People v. Collins

The People of the State of California v. Collins[1] was a 1968 jury trial in California, USA that made notorious forensic use of mathematics and probability.

Contents

Trial at first instance

Bystanders to a robbery in Los Angeles testified that the perpetrators had been a black male, with a beard and moustache, and a caucasian female with blonde hair tied in a ponytail. They had escaped in a yellow motor car.

After testimony from an "instructor in mathematics" about the multiplication rule for probability, the prosecutor invited the jury to consider the probability that the accused pair, who fitted the description of the witnesses, were not the robbers. Even though the "instructor" had not discussed conditional probability, the prosecutor suggested that the jury would be safe in estimating:

Black man with beard   1 in 10
Man with moustache 1 in 4
White woman with pony tail 1 in 10
White woman with blonde hair 1 in 3
Yellow motor car 1 in 10
Interracial couple in car 1 in 1000

The jury returned a verdict of guilty.

Appeal

The Supreme Court of California set aside the conviction, criticising the statistical reasoning and disallowing the way the decision was put to the jury. In their judgment, the justices observed that mathematics:

... while assisting the trier of fact in the search of truth, must not cast a spell over him.

Discussion

The statistical reasoning at first instance was criticised as it failed to take into account the probable dependencies between the characteristics, for example, bearded men commonly sport moustaches.

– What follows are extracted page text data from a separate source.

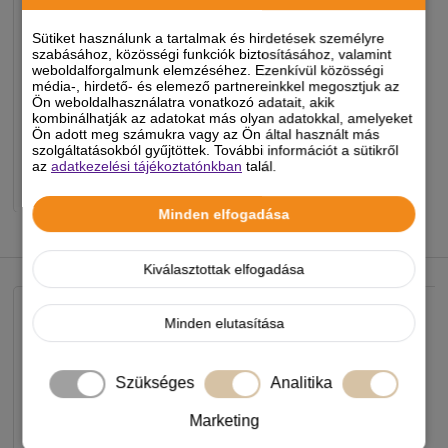
1 050 Ft
Sütiket használunk a tartalmak és hirdetések személyre
szabásához, közösségi funkciók biztosításához, valamint
weboldalforgalmunk elemzéséhez. Ezenkívül közösségi
média-, hirdető- és elemező partnereinkkel megosztjuk az
Ön weboldalhasználatra vonatkozó adatait, akik
Készleten, várható szállítás 1-3
kombinálhatják az adatokat más olyan adatokkal, amelyeket
munkanap
Ön adott meg számukra vagy az Ön által használt más
szolgáltatásokból gyűjtöttek. További információt a sütikről
az
adatkezelési tájékoztatónkban
talál.
-
+
KOSÁRBA
Minden elfogadása
NEKED AJÁNLJUK
Kiválasztottak elfogadása
Minden elutasítása
Szükséges
Analitika
Marketing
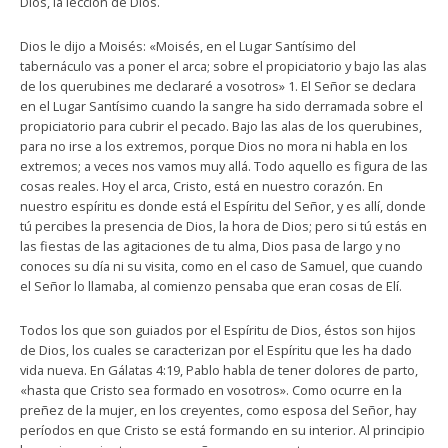
Dios, la lección de Dios.
Dios le dijo a Moisés: «Moisés, en el Lugar Santísimo del
tabernáculo vas a poner el arca; sobre el propiciatorio y bajo las alas
de los querubines me declararé a vosotros» 1. El Señor se declara
en el Lugar Santísimo cuando la sangre ha sido derramada sobre el
propiciatorio para cubrir el pecado. Bajo las alas de los querubines,
para no irse a los extremos, porque Dios no mora ni habla en los
extremos; a veces nos vamos muy allá. Todo aquello es figura de las
cosas reales. Hoy el arca, Cristo, está en nuestro corazón. En
nuestro espíritu es donde está el Espíritu del Señor, y es allí, donde
tú percibes la presencia de Dios, la hora de Dios; pero si tú estás en
las fiestas de las agitaciones de tu alma, Dios pasa de largo y no
conoces su día ni su visita, como en el caso de Samuel, que cuando
el Señor lo llamaba, al comienzo pensaba que eran cosas de Elí.
Todos los que son guiados por el Espíritu de Dios, éstos son hijos
de Dios, los cuales se caracterizan por el Espíritu que les ha dado
vida nueva. En Gálatas 4:19, Pablo habla de tener dolores de parto,
«hasta que Cristo sea formado en vosotros». Como ocurre en la
preñez de la mujer, en los creyentes, como esposa del Señor, hay
períodos en que Cristo se está formando en su interior. Al principio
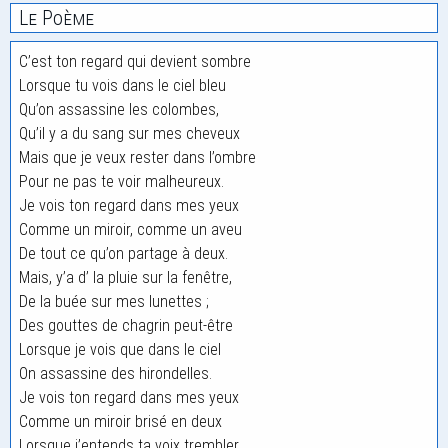
Le Poème
C’est ton regard qui devient sombre
Lorsque tu vois dans le ciel bleu
Qu’on assassine les colombes,
Qu’il y a du sang sur mes cheveux
Mais que je veux rester dans l’ombre
Pour ne pas te voir malheureux.
Je vois ton regard dans mes yeux
Comme un miroir, comme un aveu
De tout ce qu’on partage à deux.
Mais, y’a d’ la pluie sur la fenêtre,
De la buée sur mes lunettes ;
Des gouttes de chagrin peut-être
Lorsque je vois que dans le ciel
On assassine des hirondelles.
Je vois ton regard dans mes yeux
Comme un miroir brisé en deux
Lorsque j’entends ta voix trembler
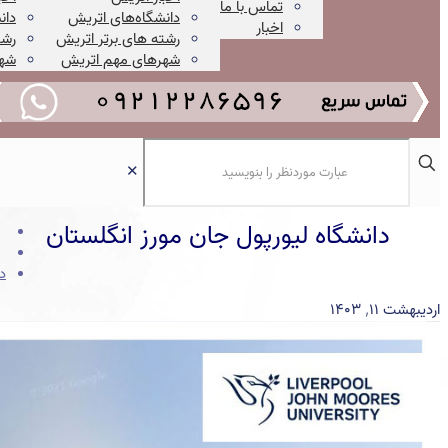
تماس با ما
دانشگاه‌های اتریش
دان
اخبار
رشته های برتر اتریش
رشت
شهرهای مهم اتریش
شهر
✕
دانشگاه لیورپول جان مورز انگلستان
د
اردیبهشت ۱۱, ۱۴۰۳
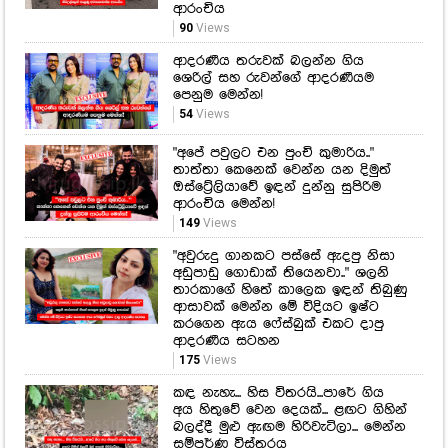
ආරංචිය
90
Views
ආදරණීය තරුවක් බලන්න ගිය
ශෙරිල් සහ රුවන්ගේ ආදරණීයම
පෙනුම මෙන්න!
54
Views
"අපේ පවුලට එන පුංචි කුමාරිය.."
තාත්තා කෙනෙක් වෙන්න යන දිමුත්
ඔස්ට්‍රේලියාවේ ඉඳන් දුන්නු සුපිරිම
ආරංචිය මෙන්න!
149
Views
"අවුරුදු ගානකට පස්සේ ඇදපු නිසා
අඩුපාඩු ගොඩාක් තියෙනවා.." ශලනි
තාරකාගේ හිතේ කාලෙක ඉඳන් තිබුණු
ආසාවක් මෙන්න මේ විදියට ඉෂ්ට
කරගෙන ඇය ෆේස්බුක් එකට දාපු
ආදරණීය සටහන
175
Views
කඳ නැහැ... හිස විතරයි...පාරේ ගිය
අය හිතුවේ වෙන දෙයක්... ළඟට ගිහින්
බලද්දී මුළු ඇඟම හිරිවැටිලා... මෙන්න
සම්පූර්ණ විස්තරය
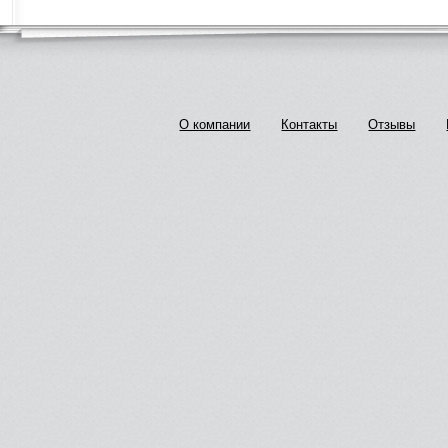
О компании
Контакты
Отзывы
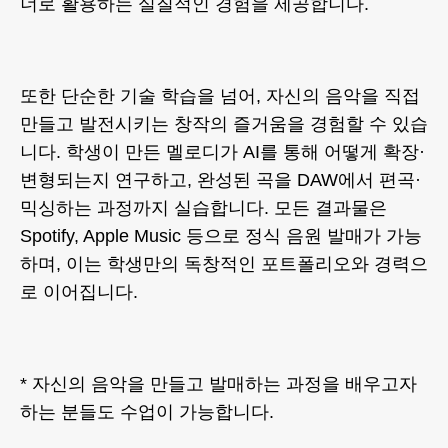
너로 활용하는 실질적인 경험을 제공합니다.
또한 단순한 기술 학습을 넘어, 자신의 음악을 직접
만들고 발전시키는 창작의 즐거움을 경험할 수 있습
니다. 학생이 만든 멜로디가 AI를 통해 어떻게 확장·
변형되는지 연구하고, 완성된 곡을 DAW에서 편곡·
믹싱하는 과정까지 실습합니다. 모든 결과물은
Spotify, Apple Music 등으로 정식 음원 발매가 가능
하며, 이는 학생만의 독창적인 포트폴리오와 경력으
로 이어집니다.
* 자신의 음악을 만들고 발매하는 과정을 배우고자
하는 분들도 수업이 가능합니다.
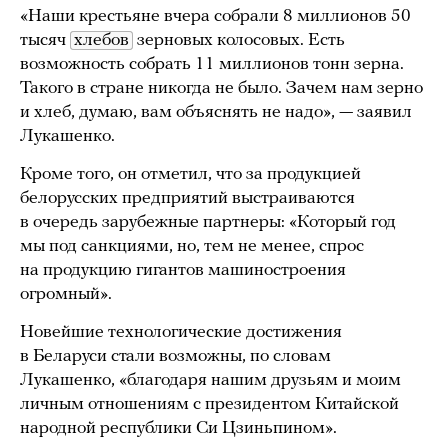
«Наши крестьяне вчера собрали 8 миллионов 50
тысяч
хлебов
зерновых колосовых. Есть
возможность собрать 11 миллионов тонн зерна.
Такого в стране никогда не было. Зачем нам зерно
и хлеб, думаю, вам объяснять не надо», — заявил
Лукашенко.
Кроме того, он отметил, что за продукцией
белорусских предприятий выстраиваются
в очередь зарубежные партнеры: «Который год
мы под санкциями, но, тем не менее, спрос
на продукцию гигантов машиностроения
огромный».
Новейшие технологические достижения
в Беларуси стали возможны, по словам
Лукашенко, «благодаря нашим друзьям и моим
личным отношениям с президентом Китайской
народной республики Си Цзиньпином».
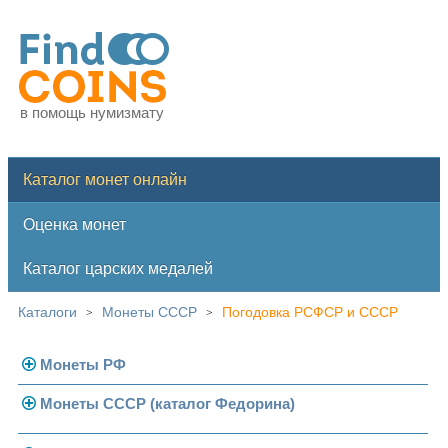
в помощь нумизмату
Каталог монет онлайн
Оценка монет
Каталог царских медалей
Каталоги
Монеты СССР
Погодовка РСФСР и СССР
>
>
Монеты РФ
Монеты СССР (каталог Федорина)
Современная Россия
Монеты 1991-1993 гг.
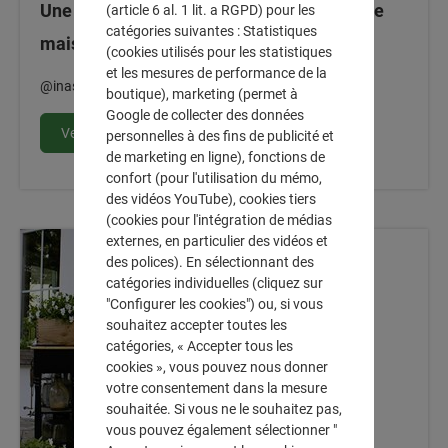
Une ambiance toscane dans le jardin d'une
(article 6 al. 1 lit. a RGPD) pour les
catégories suivantes : Statistiques
maison de campagne
(cookies utilisés pour les statistiques
et les mesures de performance de la
@inas_landleben
boutique), marketing (permet à
Google de collecter des données
Vers l'article
personnelles à des fins de publicité et
de marketing en ligne), fonctions de
confort (pour l'utilisation du mémo,
des vidéos YouTube), cookies tiers
(cookies pour l'intégration de médias
externes, en particulier des vidéos et
des polices). En sélectionnant des
catégories individuelles (cliquez sur
"Configurer les cookies") ou, si vous
souhaitez accepter toutes les
catégories, « Accepter tous les
cookies », vous pouvez nous donner
votre consentement dans la mesure
souhaitée. Si vous ne le souhaitez pas,
vous pouvez également sélectionner "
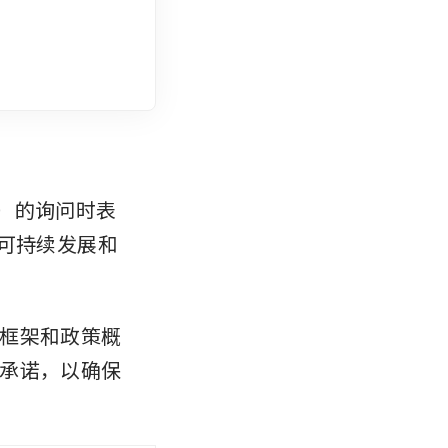
T）的询问时表
可持续发展和
框架和政策概
承诺，以确保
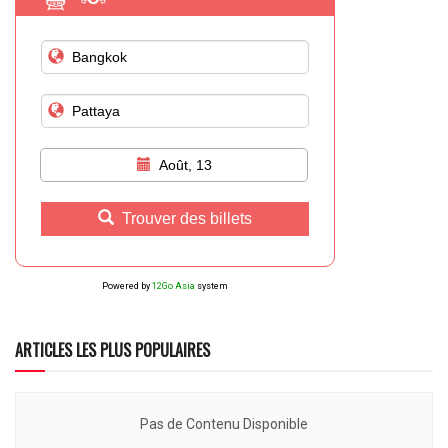
Août, 13
Trouver des billets
Powered by
12Go Asia
system
ARTICLES LES PLUS POPULAIRES
Pas de Contenu Disponible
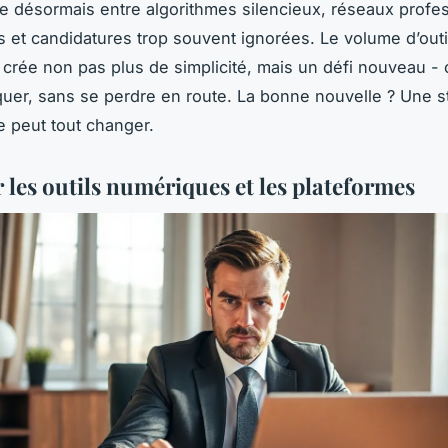
oue désormais entre algorithmes silencieux, réseaux profe
ts et candidatures trop souvent ignorées. Le volume d’outi
 crée non pas plus de simplicité, mais un défi nouveau - 
quer, sans se perdre en route. La bonne nouvelle ? Une s
 peut tout changer.
 les outils numériques et les plateformes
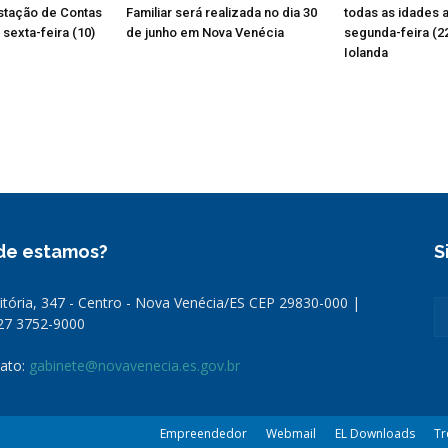
stação de Contas
Familiar será realizada no dia 30
todas as idades 
sexta-feira (10)
de junho em Nova Venécia
segunda-feira (2
Iolanda
de estamos?
S
Vitória, 347 - Centro - Nova Venécia/ES CEP 29830-000 |
 27 3752-9000
ato:
gabinete@novavenecia.es.gov.br
Empreendedor
Webmail
EL Downloads
Tr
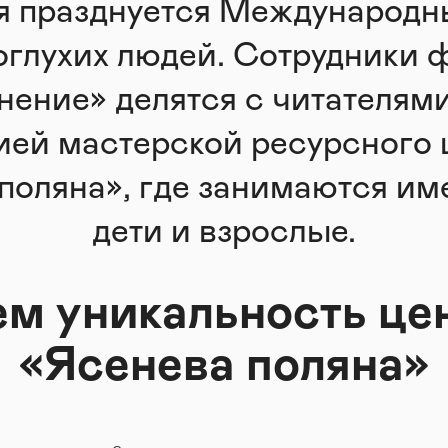
я празднуется Международн
оглухих людей. Сотрудники 
нение» делятся с читателям
ией мастерской ресурсного 
поляна», где занимаются им
дети и взрослые.
ем уникальность це
«Ясенева поляна»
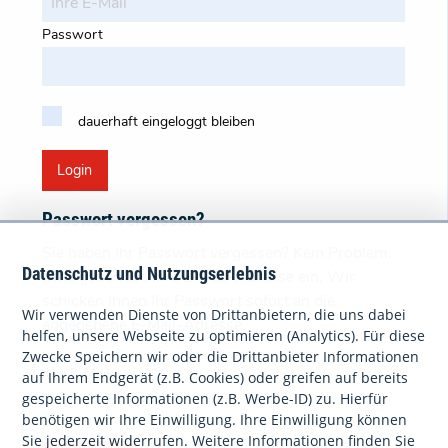
Passwort
dauerhaft eingeloggt bleiben
Login
Passwort vergessen?
Sie haben Ihr Passwort vergessen? Kein Problem.
Datenschutz und Nutzungserlebnis
Bitte geben Sie Ihre E-Mail-Adresse ein. Wir
schicken Ihnen Ihr Passwort sofort an die
Wir verwenden Dienste von Drittanbietern, die uns dabei
angegebene E-Mail-Adresse.
helfen, unsere Webseite zu optimieren (Analytics). Für diese
Zwecke Speichern wir oder die Drittanbieter Informationen
Ihre E-Mail
auf Ihrem Endgerät (z.B. Cookies) oder greifen auf bereits
gespeicherte Informationen (z.B. Werbe-ID) zu. Hierfür
benötigen wir Ihre Einwilligung. Ihre Einwilligung können
Sie jederzeit widerrufen. Weitere Informationen finden Sie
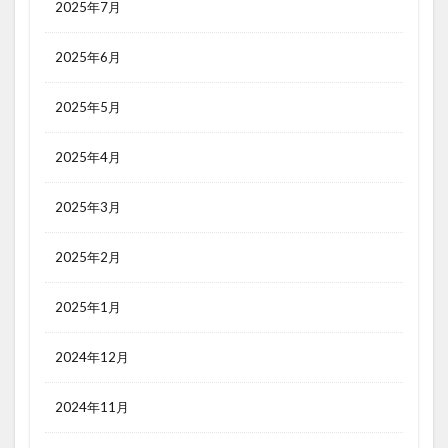
2025年7月
2025年6月
2025年5月
2025年4月
2025年3月
2025年2月
2025年1月
2024年12月
2024年11月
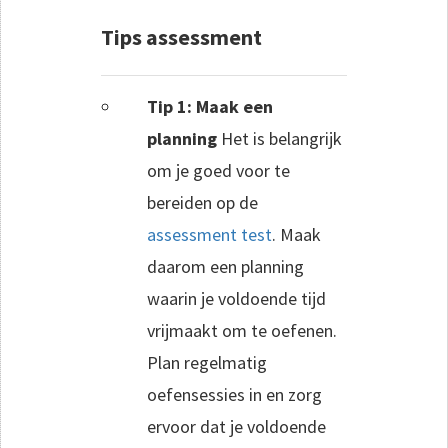
Tips assessment
Tip 1: Maak een
planning
Het is belangrijk
om je goed voor te
bereiden op de
assessment test
. Maak
daarom een planning
waarin je voldoende tijd
vrijmaakt om te oefenen.
Plan regelmatig
oefensessies in en zorg
ervoor dat je voldoende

It has also been criticised as an example of the prosecutor's fallacy.[2][3]

The original decision has been supported by a minority of writers.[4]

References

  1. ^ People v. Collins, 438 P. 2d 33 (68 Cal. 2d 319 1968)
  2. ^ Michael O. Finkelstein & William B. Fairley, A Bayesian Approach to Identification Evidence, 83 HARV. L. REV. 489 (1970).
  3. ^ Kreith, K. (1976) "Mathematics, Social Decisions and the Law", International Journal of Mathematical Education in Science and Technology vol.7 p315
  4. ^ Laurence H. Tribe, Trial by Mathematics: Precision and Ritual in the Legal Process, 84 HARV. L. REV. 1329 (1971).